Should I open an issue for the documentation as well?

@ODiogoSilva that would be great, so i dont forget it

Tobias "Tobi" Schraink
@tobsecret
Oct 02 2018 16:28

Given an input_channel like this:

input_channel = Channel
                             .from(
                             [
                             ['ENA_ID1', ['id1_1.fq', 'id1_2.fq']],
                             ['ENA_ID2', ['id2_1.fq', 'id2_2.fq']],
                             ['ENA_ID2', ['id3_1.fq', 'id3_2.fq']]
]
)

How would I unpack that tuple ['ENA_ID1', ['id1_1.fq', 'id1_2.fq']] into ena_id, read1 and read2 inside a process input definition?

assume that ena_id is a val and read1 and read2 are of type file
Mike Smoot
@mes5k
Oct 02 2018 16:44
@tobsecret this should work:
input_channel.map{ [it[0], file(it[1][0]), file(it[1][1])] }
Tobias "Tobi" Schraink
@tobsecret
Oct 02 2018 16:58
Aaah. so you would have to transform the channel output, got it.
Mike Smoot
@mes5k
Oct 02 2018 17:05
I'm sure you could also deal with the list inside the process, it's just a matter of where you want to deal with the indexing. However, calling the file function on file name strings is important. Without that nextflow won't know to symlink the files into the process working directory.
cwytko
@cwytko
Oct 02 2018 17:40
Would I need to use a process in order to move files that I have in a channel to a new directory?
or is there pipeline script that I could use that I'm missing?
Diogo Silva
@ODiogoSilva
Oct 02 2018 18:50

Hi, in the fromFilePairs documentation there is

Channel
    .fromFilePairs('/some/data/*', size: -1) { file -> file.extension }
    .println { ext, files -> "Files with the extension $ext are $files" }

I'm wondering what other attributes of file are available?
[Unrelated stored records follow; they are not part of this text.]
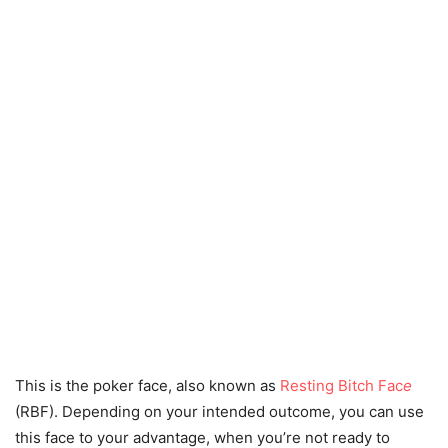
This is the poker face, also known as
Resting Bitch Fac
e
(RBF). Depending on your intended outcome, you can use
this face to your advantage, when you’re not ready to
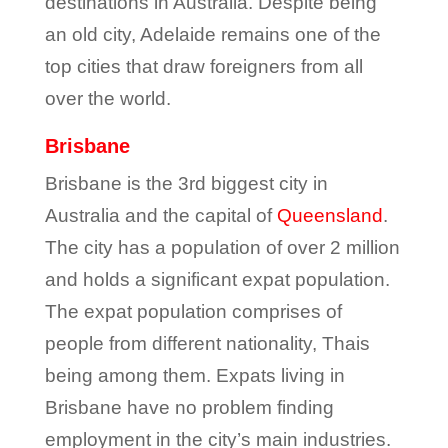
destinations in Australia. Despite being
an old city, Adelaide remains one of the
top cities that draw foreigners from all
over the world.
Brisbane
Brisbane is the 3
rd
biggest city in
Australia and the capital of
Queensland
.
The city has a population of over 2 million
and holds a significant expat population.
The expat population comprises of
people from different nationality, Thais
being among them. Expats living in
Brisbane have no problem finding
employment in the city’s main industries.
The issue actually arose from the fact that if you do something like:

.fromFilePairs('/fastq/SRR1027078_*')

and if:

$ ls fastq
SRR1027078_1.fq.gz  SRR1027078_2.fq.gz

The default fromFilePairs operator does not any value

the only way seems to use .fromFilePairs('/fastq/SRR1027078_{1,2}*')?
Tobias "Tobi" Schraink
@tobsecret
Oct 02 2018 19:17
perfect, thanks @mes5k !
Paolo Di Tommaso
@pditommaso
Oct 02 2018 20:23
@cwytko you can use the idiom channel.subscribe { it.moveTo(path) }
See for example here
Tobias "Tobi" Schraink
@tobsecret
Oct 02 2018 20:29

I was wondering how I can forward an input of a process to the output.
Say I have a process like this:

process download_accessions {
    input:
    val accession from accessions
    output:
    [accession, file('**.fastq.gz')] into downloaded_accessions
    script:
    """
    some download code
    """

This throws an error for the line underneath output:, saying that it cannot find accession.

How can I feed the accession through my workflow?
Paolo Di Tommaso
@pditommaso
Oct 02 2018 20:31
it supposed to be
    output:
    set val(accession), file('**.fastq.gz') into downloaded_accessions
Tobias "Tobi" Schraink
@tobsecret
Oct 02 2018 20:33
ooooh, of course! For some reason I thought set is just for the input field. Thanks!
Paolo Di Tommaso
@pditommaso
Oct 02 2018 20:34
:ok_hand:
Tobias "Tobi" Schraink
@tobsecret
Oct 02 2018 21:29
ok, this was definitely a hump I had some difficulty getting over! Thanks so much Paolo, Evan and Mike! My pipeline appears to work :grinning: